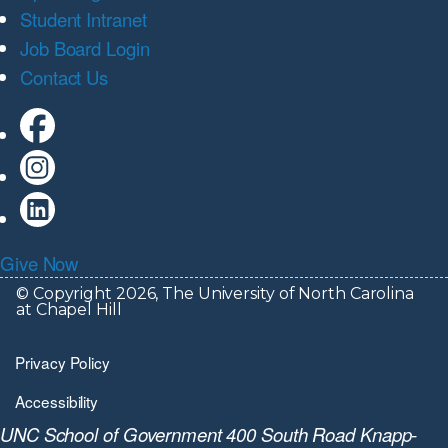
Student Intranet
Job Board Login
Contact Us
Give Now
© Copyright 2026, The University of North Carolina
at Chapel Hill
Privacy Policy
Accessibility
UNC School of Government 400 South Road Knapp-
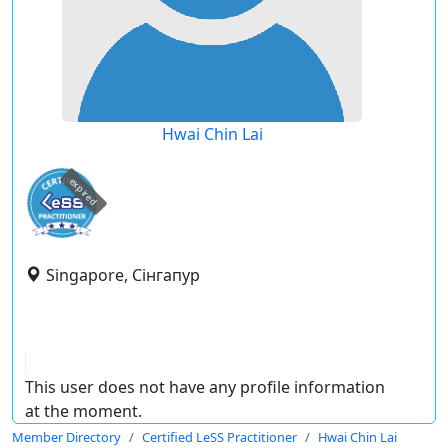
Hwai Chin Lai
expired
Singapore, Сінгапур
This user does not have any profile information
at the moment.
Member Directory
Certified LeSS Practitioner
Hwai Chin Lai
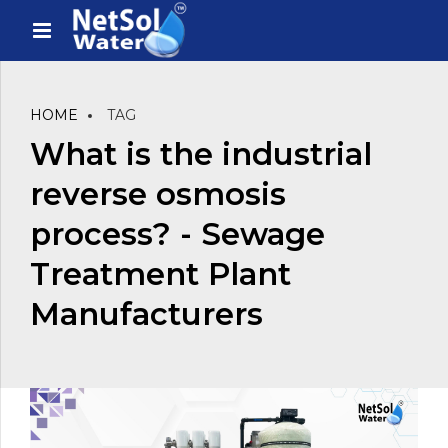
HOME
TAG
What is the industrial
reverse osmosis
process? - Sewage
Treatment Plant
Manufacturers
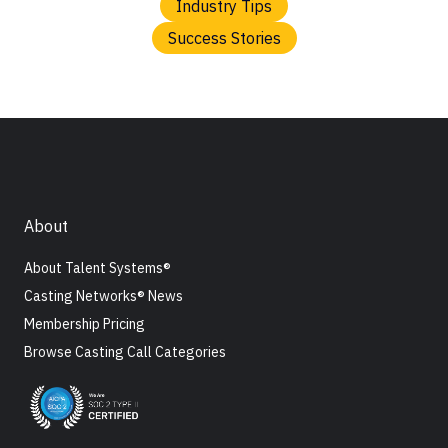
Industry Tips
Success Stories
About
About Talent Systems®
Casting Networks® News
Membership Pricing
Browse Casting Call Categories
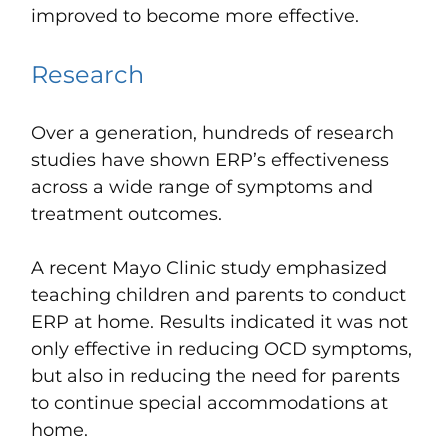
improved to become more effective.
Research
Over a generation, hundreds of research
studies have shown ERP’s effectiveness
across a wide range of symptoms and
treatment outcomes.
A recent Mayo Clinic study emphasized
teaching children and parents to conduct
ERP at home. Results indicated it was not
only effective in reducing OCD symptoms,
but also in reducing the need for parents
to continue special accommodations at
home.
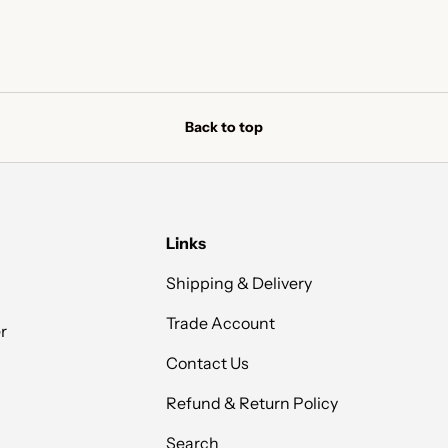
Back to top
Links
Shipping & Delivery
Trade Account
r
Contact Us
Refund & Return Policy
Search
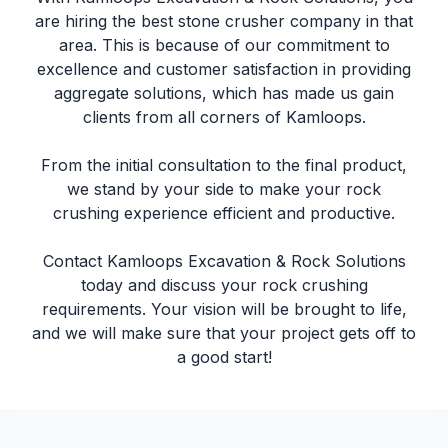
are hiring the best
stone crusher company
in that
area. This is because of our commitment to
excellence and customer satisfaction in providing
aggregate solutions, which has made us gain
clients from all corners of Kamloops.
From the initial consultation to the final product,
we stand by your side to make your rock
crushing experience efficient and productive.
Contact Kamloops Excavation & Rock Solutions
today and discuss your rock crushing
requirements. Your vision will be brought to life,
and we will make sure that your project gets off to
a good start!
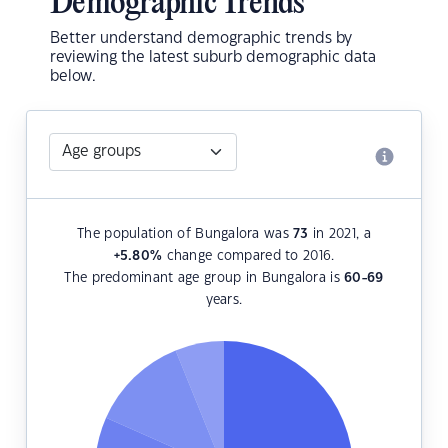
Demographic Trends
Better understand demographic trends by
reviewing the latest suburb demographic data
below.
The population of Bungalora was
73
in 2021, a
+5.80
%
change compared to 2016.
The predominant age group in Bungalora is
60-69
years.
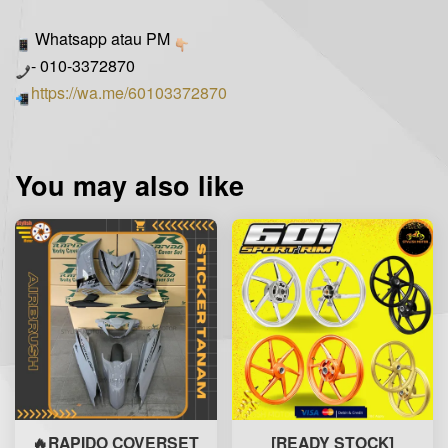
Whatsapp atau PM
- 010-3372870
https://wa.me/60103372870
You may also like
🔥RAPIDO COVERSET
[READY STOCK]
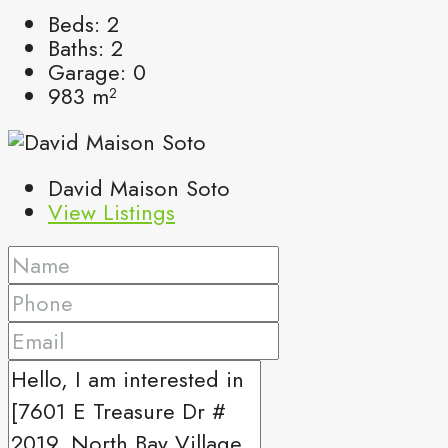
Beds:
2
Baths:
2
Garage:
0
983
m²
David Maison Soto
View Listings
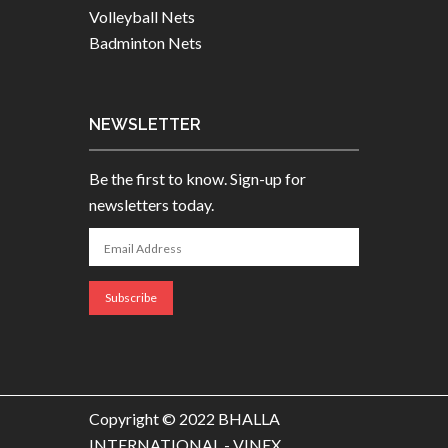
Volleyball Nets
Badminton Nets
NEWSLETTER
Be the first to know. Sign-up for
newsletters today.
Copyright © 2022 BHALLA
INTERNATIONAL - VINEX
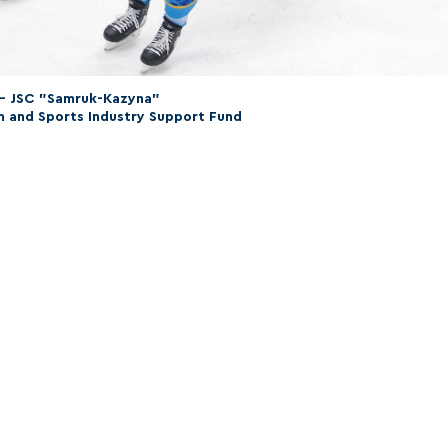
 – JSC "Samruk-Kazyna"
m and Sports Industry Support Fund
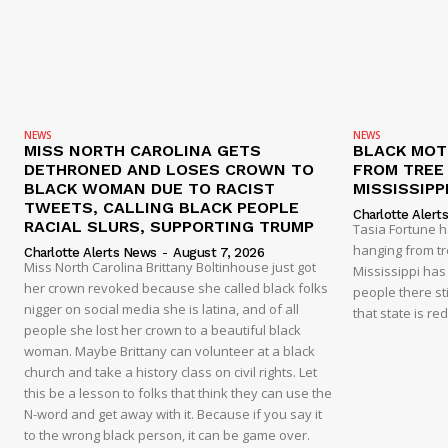
NEWS
NEWS
MISS NORTH CAROLINA GETS
BLACK MOT
DETHRONED AND LOSES CROWN TO
FROM TREE 
BLACK WOMAN DUE TO RACIST
MISSISSIPP
TWEETS, CALLING BLACK PEOPLE
Charlotte Alert
RACIAL SLURS, SUPPORTING TRUMP
Tasia Fortune 
hanging from tre
Charlotte Alerts News
-
August 7, 2026
Miss North Carolina Brittany Boltinhouse just got
Mississippi has
her crown revoked because she called black folks
people there sti
nigger on social media she is latina, and of all
that state is re
people she lost her crown to a beautiful black
woman. Maybe Brittany can volunteer at a black
church and take a history class on civil rights. Let
this be a lesson to folks that think they can use the
N-word and get away with it. Because if you say it
to the wrong black person, it can be game over.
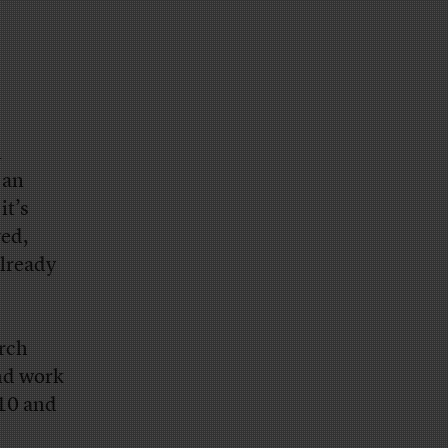
n
 an
it’s
yed,
already
arch
und work
010 and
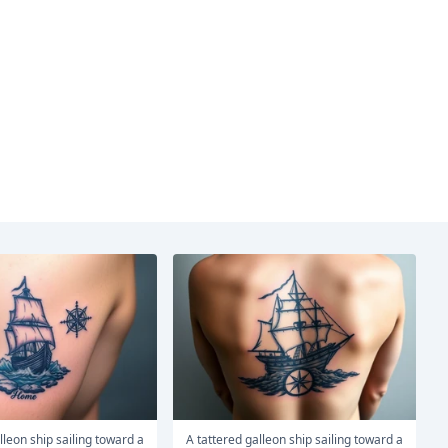
A tattered galleon ship sailing toward a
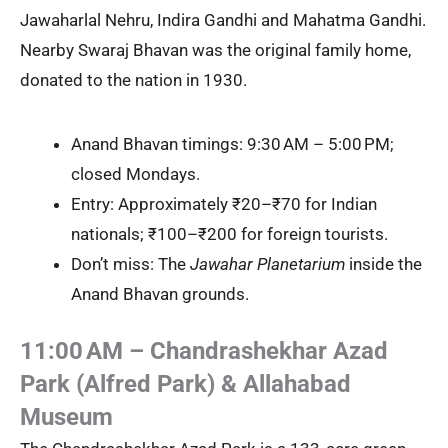
Jawaharlal Nehru, Indira Gandhi and Mahatma Gandhi.
Nearby Swaraj Bhavan was the original family home,
donated to the nation in 1930.
Anand Bhavan timings: 9:30 AM – 5:00 PM;
closed Mondays.
Entry: Approximately ₹20–₹70 for Indian
nationals; ₹100–₹200 for foreign tourists.
Don’t miss: The
Jawahar Planetarium
inside the
Anand Bhavan grounds.
11:00 AM – Chandrashekhar Azad
Park (Alfred Park) & Allahabad
Museum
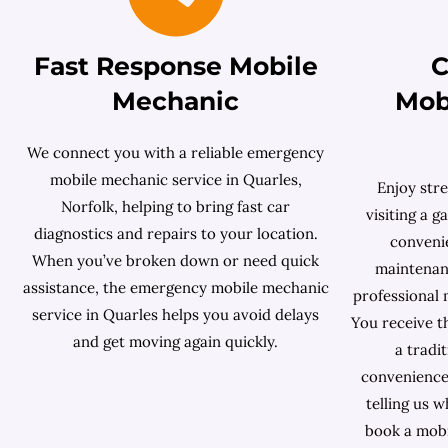
Fast Response Mobile
C
Mechanic
Mob
We connect you with a reliable emergency
mobile mechanic service in Quarles,
Enjoy stre
Norfolk, helping to bring fast car
visiting a 
diagnostics and repairs to your location.
conveni
When you’ve broken down or need quick
maintenanc
assistance, the emergency mobile mechanic
professional
service in Quarles helps you avoid delays
You receive t
and get moving again quickly.
a tradi
convenience
telling us 
book a mobi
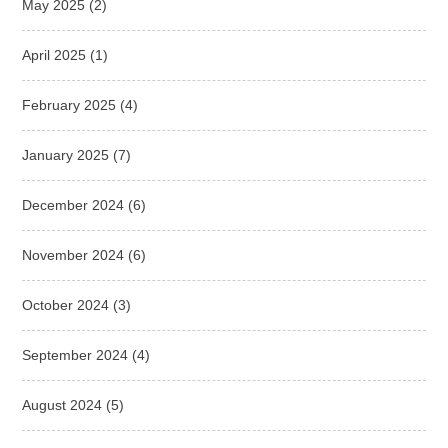
May 2025
(2)
April 2025
(1)
February 2025
(4)
January 2025
(7)
December 2024
(6)
November 2024
(6)
October 2024
(3)
September 2024
(4)
August 2024
(5)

## The problem
Copy out each line of the data that has the word "Brittany" in it.

## Exercise result
Miss North Carolina Brittany Boltinhouse just got
woman. Maybe Brittany can volunteer at a black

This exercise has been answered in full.